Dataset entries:
⁂

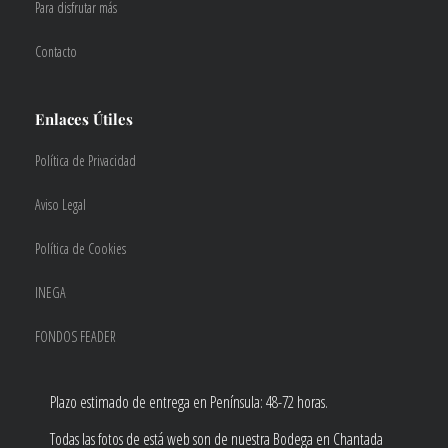
Para disfrutar más
Contacto
Enlaces Útiles
Política de Privacidad
Aviso Legal
Política de Cookies
INEGA
FONDOS FEADER
Plazo estimado de entrega en Península: 48-72 horas.
Todas las fotos de está web son de nuestra Bodega en Chantada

⁂

◆ WORK TO BE COMPLETED ◆
From the first line to the last, copy the records above exactly and drop any pictures.

◆ WRITTEN SOLUTION ◆
Para disfrutar más
Contacto
Enlaces Útiles
Política de Privacidad
Aviso Legal
Política de Cookies
INEGA
FONDOS FEADER
Plazo estimado de entrega en Península: 48-72 horas.
Todas las fotos de está web son de nuestra Bodega en Chantada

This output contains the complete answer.